Introduction

In malignant mesothelioma, the hemithorax affected is usually contracted and imaging typically shows ipsilateral volume loss, and sometimes, mediastinal shift towards the affected side. Pleural fluid associated with malignant mesothelioma is a very common presentation of this disease and may occasionally cause mediastinal shift if the effusion is large enough. However, mediastinal shift due to the mesothelioma tissue itself rather than associated fluid, is uncommon and there is only one previously reported case series of four patients 20 years ago [1]. We present the case of a 63-year-old lady with malignant mesothelioma of the left hemithorax.

Case Presentation

Our patient, a 63-year-old woman, initially presented in 1992 with a T1N0M0 invasive ductal carcinoma of the left breast, which was treated with quadrantectomy, post-operative radiotherapy and adjuvant tamoxifen for 5 years. She continued under regular follow-up until November 2006 when she developed breathlessness and chest pain. A chest radiograph demonstrated extensive shadowing in the left hemithorax with associated mediastinal shift (figure 1). An intercostal chest drain was inserted and 3080 mls of blood-stained fluid was drained off, relieving her dyspnoea. A CT scan however, performed in the month after pleural drainage, showed much of the hemithorax was occupied by circumferential, predominantly low attenuation, pleurally based thickening in contact with the superior mediastinum, pericardium and great vessels. There was also extrinsic compression of the pulmonary artery to the left upper lobe, and the left atrium was deviated to the right due to an impinging abnormal soft tissue mass (figure 2).

Figure 1
figure 1

Chest Radiograph, November 2006.

Figure 2
figure 2

Computer Tomography of Thorax, November 2006.
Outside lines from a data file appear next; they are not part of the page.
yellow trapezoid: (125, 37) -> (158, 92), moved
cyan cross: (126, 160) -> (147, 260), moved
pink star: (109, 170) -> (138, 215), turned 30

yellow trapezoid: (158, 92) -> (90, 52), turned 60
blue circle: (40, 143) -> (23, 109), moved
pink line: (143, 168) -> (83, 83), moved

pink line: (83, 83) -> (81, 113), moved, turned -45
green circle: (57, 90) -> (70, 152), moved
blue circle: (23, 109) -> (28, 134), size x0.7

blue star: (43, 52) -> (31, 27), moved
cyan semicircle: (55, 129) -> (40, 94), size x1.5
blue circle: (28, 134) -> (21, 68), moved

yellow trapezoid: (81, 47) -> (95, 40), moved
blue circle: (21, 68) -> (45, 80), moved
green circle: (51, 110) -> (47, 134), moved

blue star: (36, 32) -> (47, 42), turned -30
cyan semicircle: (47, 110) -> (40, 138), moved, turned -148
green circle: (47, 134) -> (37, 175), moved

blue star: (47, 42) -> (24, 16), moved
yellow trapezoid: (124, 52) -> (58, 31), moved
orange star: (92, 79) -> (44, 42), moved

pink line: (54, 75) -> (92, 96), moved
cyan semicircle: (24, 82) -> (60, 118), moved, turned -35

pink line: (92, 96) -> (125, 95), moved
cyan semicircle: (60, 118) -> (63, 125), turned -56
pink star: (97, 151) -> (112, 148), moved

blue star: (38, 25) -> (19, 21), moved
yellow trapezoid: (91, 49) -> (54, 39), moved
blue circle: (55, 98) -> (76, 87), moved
A pleural biopsy performed via a Video Assisted Thoracoscopic Surgery (VATS) procedure revealed a new primary malignant mesothelioma rather than the expected secondary spread from her breast carcinoma.
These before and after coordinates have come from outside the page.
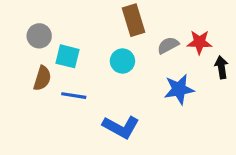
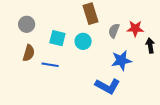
gray semicircle: (168, 45) -> (114, 31), turned -40
cyan square: (67, 56) -> (57, 38), moved
blue L-shape: (121, 127) -> (108, 86), moved

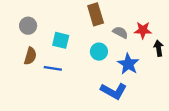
gray semicircle: (114, 31) -> (120, 32), turned 96
cyan circle: (83, 41) -> (99, 52), moved
blue star: (121, 60) -> (128, 64), turned -30

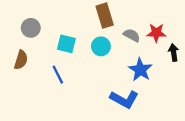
cyan circle: (99, 52) -> (101, 46), moved
brown semicircle: (30, 56) -> (21, 60), moved
blue line: (53, 68) -> (58, 75), turned 54

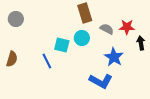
gray circle: (31, 28) -> (16, 19), moved
cyan square: (66, 44) -> (62, 45), moved
brown semicircle: (21, 60) -> (12, 59), moved

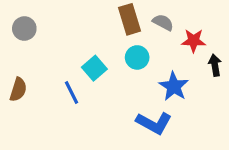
gray semicircle: (107, 29) -> (163, 22), moved
cyan circle: (82, 38) -> (137, 57), moved
cyan square: (62, 45) -> (94, 68), turned 35

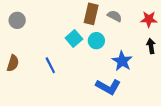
brown rectangle: (130, 19) -> (91, 14), turned 30
red star: (194, 41) -> (149, 19), moved
cyan square: (94, 68) -> (74, 39), moved

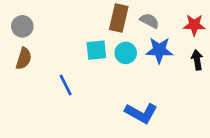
cyan square: (74, 39) -> (96, 50), turned 35
blue star: (122, 61) -> (159, 50), moved, turned -30
brown semicircle: (13, 63) -> (24, 59), moved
Following pleural drainage, she received exit site radiotherapy. She subsequently became more short of breath and a chest radiograph indicated that there was persistent mediastinal shift.
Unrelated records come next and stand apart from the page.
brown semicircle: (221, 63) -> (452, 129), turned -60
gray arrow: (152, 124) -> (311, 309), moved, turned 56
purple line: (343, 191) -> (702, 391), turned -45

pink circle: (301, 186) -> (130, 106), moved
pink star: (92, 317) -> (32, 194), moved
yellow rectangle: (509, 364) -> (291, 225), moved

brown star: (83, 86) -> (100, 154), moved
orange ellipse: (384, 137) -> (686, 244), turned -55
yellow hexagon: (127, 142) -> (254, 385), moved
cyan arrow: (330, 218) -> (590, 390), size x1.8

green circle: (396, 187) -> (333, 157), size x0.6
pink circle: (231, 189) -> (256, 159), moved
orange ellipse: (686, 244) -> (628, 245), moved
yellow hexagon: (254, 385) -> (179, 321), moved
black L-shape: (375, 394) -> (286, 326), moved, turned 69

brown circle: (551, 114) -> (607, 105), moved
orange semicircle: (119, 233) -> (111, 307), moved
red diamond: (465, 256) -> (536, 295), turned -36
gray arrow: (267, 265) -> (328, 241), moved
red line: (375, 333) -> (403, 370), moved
A thoracic ultrasound (figure 3) demonstrated only a small volume of loculated fluid (4 × 8 cm) suggesting that much of the shadowing seen on the chest radiograph was malignant tissue. Her breathlessness was managed with other therapies, including systemic chemotherapy. The breathlessness improved.

Figure 3
figure 3

Ultrasound of Thorax, January 2007.

Conclusion

This case illustrates an unusual clinical picture of mesothelioma. We believe it is a useful case to bring to other physicians' attention, as whilst the chest radiograph suggested a large pleural effusion, the CT scan and ultrasound showed this not to be the case. In this situation, repeated attempted pleural drainage would not help the patient's symptoms and may cause unnecessary distress. It shows the effects seen in a patient with mesothelioma with a large burden and volume of disease.

Consent

The patient is now deceased. Written informed consent was obtained from the patient's next of kin for publication of the report and any accompanying images. A copy of the written consent is available for review by the Editor-in-Chief of this journal.